Judge Elrod noted that the appeals court had received many friend-of-the-court briefs with impassioned arguments on both sides, including some from women in sexually abusive relationships who have said “if you don’t give them the pill by mail, then they will never get away because they will be trapped by the abuser.”

The judge asked Ms. Hawley how the court should view such cases.

“There are other methods of obtaining abortion that are available to people in the tragic circumstances you detailed,” Ms. Hawley said, adding that “this case is not about ending abortion. It’s about ending a particularly dangerous type of abortion.”

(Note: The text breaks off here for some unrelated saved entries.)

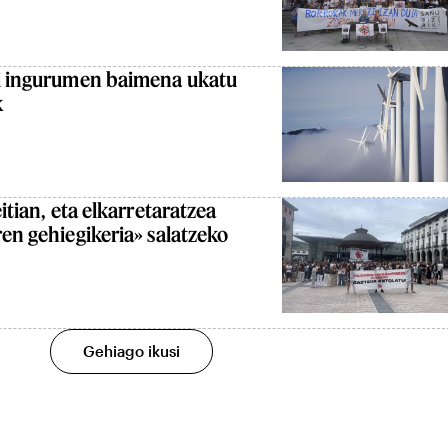
ri ingurumen baimena ukatu
k
itian, eta elkarretaratzea
ren gehiegikeria» salatzeko
Gehiago ikusi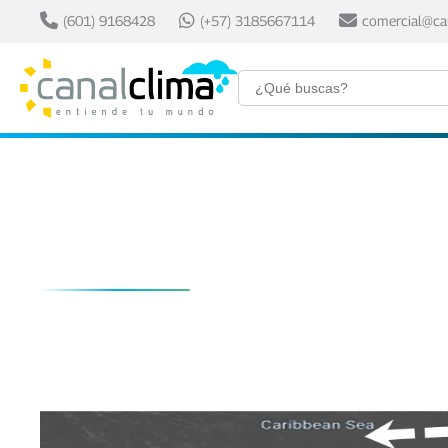
(601) 9168428
(+57) 3185667114
comercial@ca
Pronóstico meteorol
2026.
10 mayo, 2026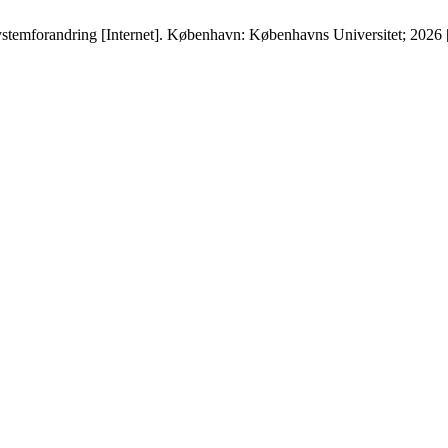
ystemforandring [Internet]. København: Københavns Universitet; 2026 [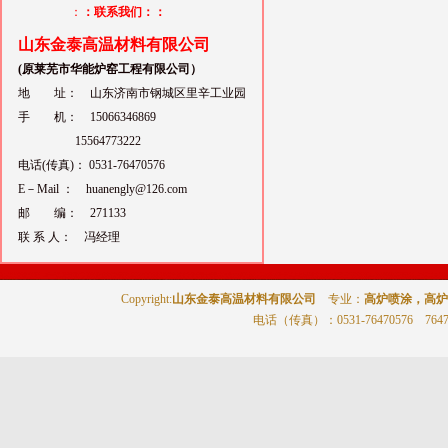
：
：联系我们：：
山东金泰高温材料有限公司
(原莱芜市华能炉窑工程有限公司）
地 址： 山东济南市钢城区里辛工业园
手 机： 15066346869
15564773222
电话(传真)： 0531-76470576
E－Mail ： huanengly@126.com
邮 编： 271133
联 系 人： 冯经理
Copyright:
山东金泰高温材料有限公司
专业：
高炉喷涂，高炉
电话（传真）
：0531-76470576 764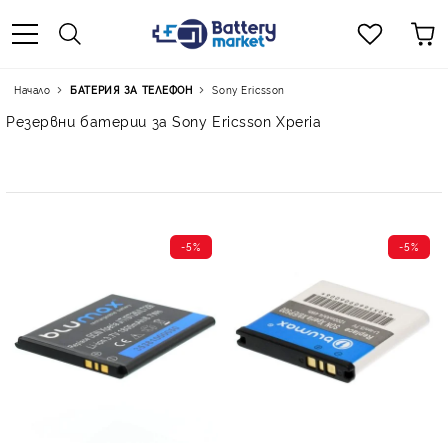
Начало
БАТЕРИЯ ЗА ТЕЛЕФОН
Sony Ericsson
Резервни батерии за Sony Ericsson Xperia
-5%
-5%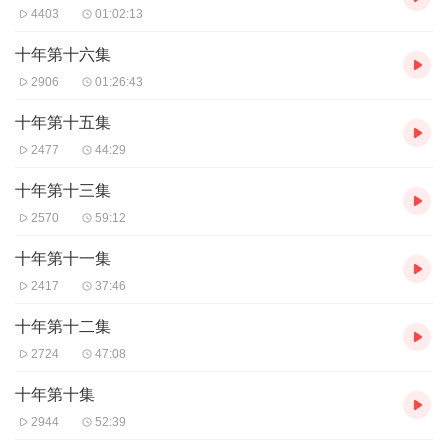
4403
01:02:13
十年第十六集
2906
01:26:43
十年第十五集
2477
44:29
十年第十三集
2570
59:12
十年第十一集
2417
37:46
十年第十二集
2724
47:08
十年第十集
2944
52:39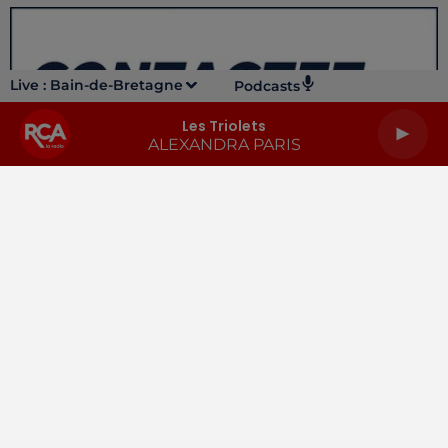
Live :
Bain-de-Bretagne
Podcasts
Les Triolets
ALEXANDRA PARIS
LA RADIO
INFOS
PODCASTS
RENDEZ-VOUS
PUBLICITÉ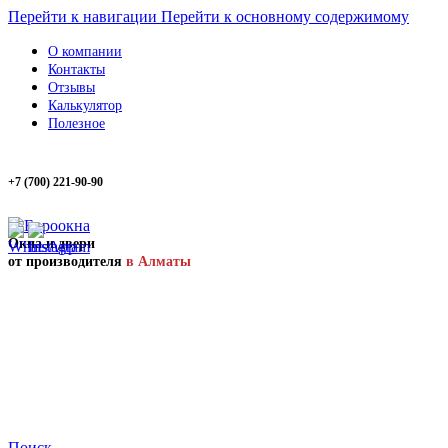
Перейти к навигации
Перейти к основному содержимому
О компании
Контакты
Отзывы
Калькулятор
Полезное
+7 (700) 221-90-90
Окна и двери
от производителя
в Алматы
Поиск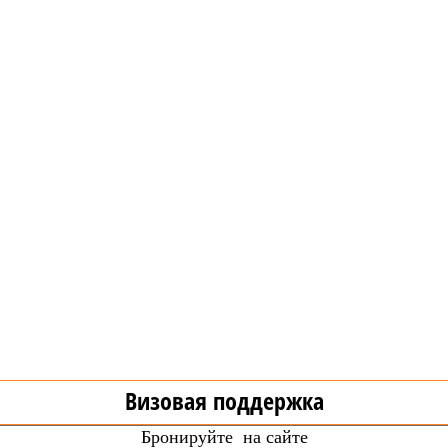
Визовая поддержка
Бронируйте на сайте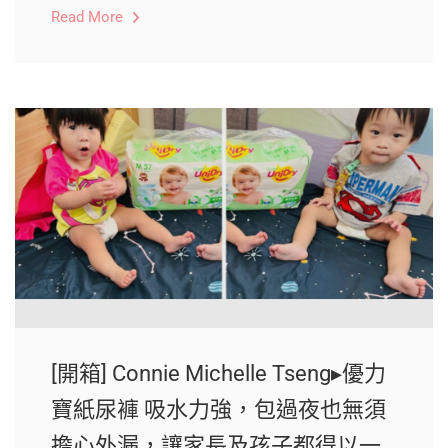
Read More
[開箱] Connie Michelle Tseng▸優力
寶紙尿褲 吸水力強，包過夜也無須
擔心外漏，讓家長及孩子都得以一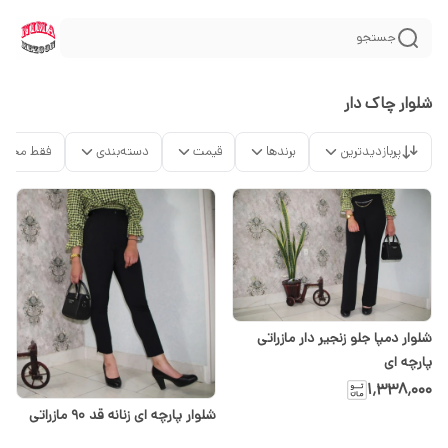
جستجو
شلوار چاک دار
پربازدیدترین
برندها
قیمت
دسته‌بندی
فقط محصو
شلوار دمپا جلو زنجیر دار مازراتی
پارچه ای
۱٬۳۳۸٬۰۰۰
شلوار پارچه ای زنانه قد ۹۰ مازراتی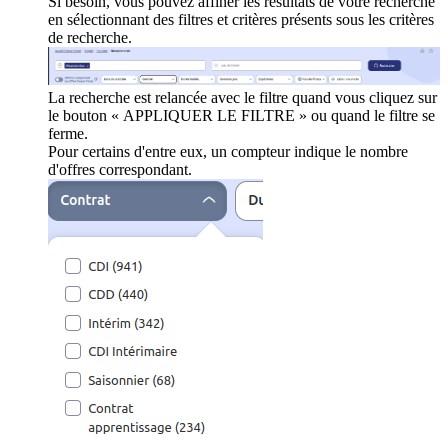
Si besoin, vous pouvez affiner les résultats de votre recherche
en sélectionnant des filtres et critères présents sous les critères
de recherche.
La recherche est relancée avec le filtre quand vous cliquez sur
le bouton « APPLIQUER LE FILTRE » ou quand le filtre se
ferme.
Pour certains d'entre eux, un compteur indique le nombre
d'offres correspondant.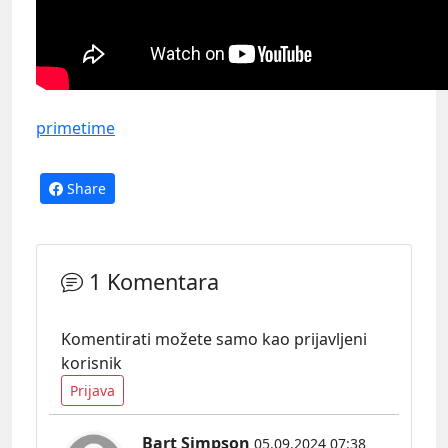
primetime
Share
1 Komentara
Komentirati možete samo kao prijavljeni
korisnik
Prijava
Bart Simpson
05.09.2024 07:38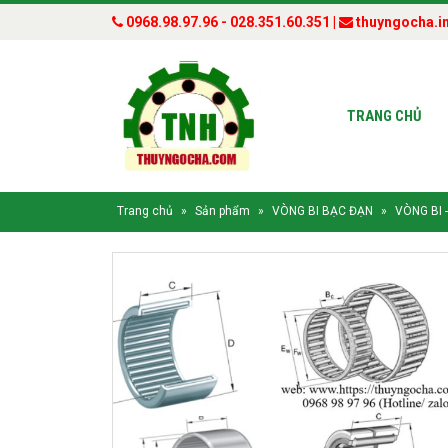
0968.98.97.96 - 028.351.60.351 |
thuyngocha.i
TRANG CHỦ
Trang chủ
»
Sản phẩm
»
VÒNG BI BẠC ĐẠN
»
VÒNG BI 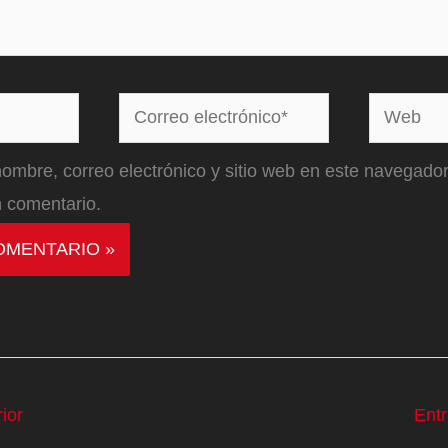
Correo
Web
electrónico*
ombre, correo electrónico y sitio web en este navegador
 comentario.
ior
Ent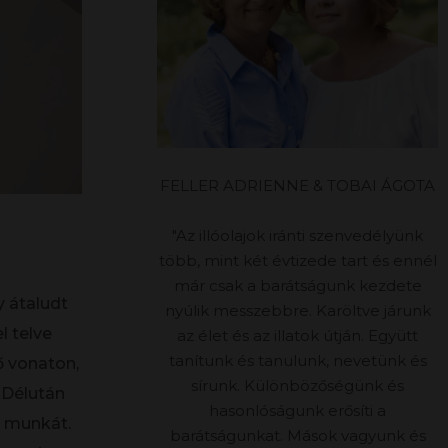
FELLER ADRIENNE & TOBAI ÁGOTA
"Az illóolajok iránti szenvedélyünk
több, mint két évtizede tart és ennél
már csak a barátságunk kezdete
y átaludt
nyúlik messzebbre. Karöltve járunk
l telve
az élet és az illatok útján. Együtt
tanítunk és tanulunk, nevetünk és
ő vonaton,
sírunk. Különbözőségünk és
. Délután
hasonlóságunk erősíti a
a munkát.
barátságunkat. Mások vagyunk és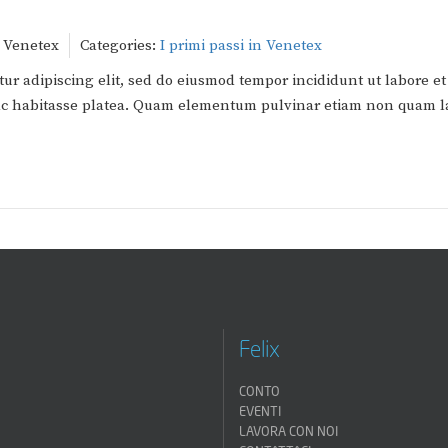
 Venetex
Categories:
I primi passi in Venetex
ur adipiscing elit, sed do eiusmod tempor incididunt ut labore et
 hac habitasse platea. Quam elementum pulvinar etiam non quam l
Felix
CONTO
EVENTI
LAVORA CON NOI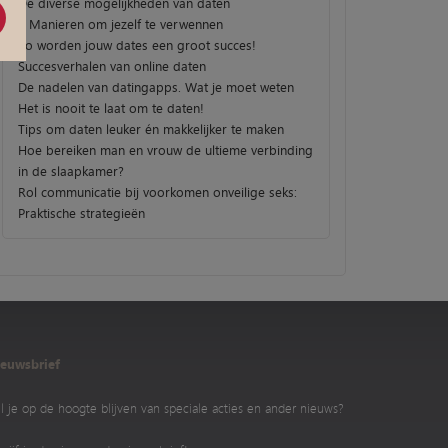
De diverse mogelijkheden van daten
3 Manieren om jezelf te verwennen
Zo worden jouw dates een groot succes!
Succesverhalen van online daten
De nadelen van datingapps. Wat je moet weten
Het is nooit te laat om te daten!
Tips om daten leuker én makkelijker te maken
Hoe bereiken man en vrouw de ultieme verbinding
in de slaapkamer?
Rol communicatie bij voorkomen onveilige seks:
Praktische strategieën
euwsbrief
l je op de hoogte blijven van speciale acties en ander nieuws?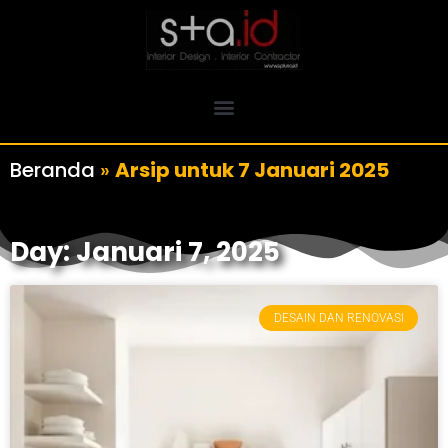
Beranda
»
Arsip untuk 7 Januari 2025
Day: Januari 7, 2025
DESAIN DAN RENOVASI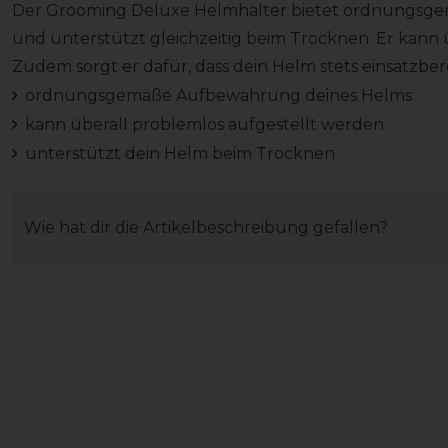
Der Grooming Deluxe Helmhalter bietet ordnungsg
und unterstützt gleichzeitig beim Trocknen. Er kann 
Zudem sorgt er dafür, dass dein Helm stets einsatzberei
ordnungsgemäße Aufbewahrung deines Helms
kann überall problemlos aufgestellt werden
unterstützt dein Helm beim Trocknen
Wie hat dir die Artikelbeschreibung gefallen?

A lower-court order invalidating approval of the drug “would upend the status quo based on the court’s deeply misguided assessment of mifepristone’s safety,” the F.D.A.’s brief added. Mifepristone is also used to help patients who are experiencing miscarriages, so any decision in this case could affect miscarriage treatment as well.

Also in dispute is whether the plaintiffs can even challenge the approval process for a drug that has been on the market for 23 years.

The plaintiffs’ brief claimed the F.D.A. unlawfully approved mifepristone in a flawed process that “put politics above women’s health” and then made “politically driven decisions to unlawfully push a dangerous regimen.”

The government strongly pushed back in its brief, saying the “F.D.A.’s actions were amply supported by a record developed over decades of safe and effective use of mifepristone in the United States and around the world.”

The agency also argued that the plaintiffs waited too long to bring their case.

“They did not sue until more than two decades after mifepristone’s approval,” the lawyers for the F.D.A. wrote.

More than a dozen medical associations filed friend-of-the-court briefs in support of the agency.

In one brief, medical associations questioned the reasoning behind a ruling by the federal judge in Texas, saying it relied on “pseudoscience and on speculation.”

Judge Kacsmaryk, they wrote, ignored “decades of unambiguous analysis supporting the use of mifepristone in miscarriage and abortion care.”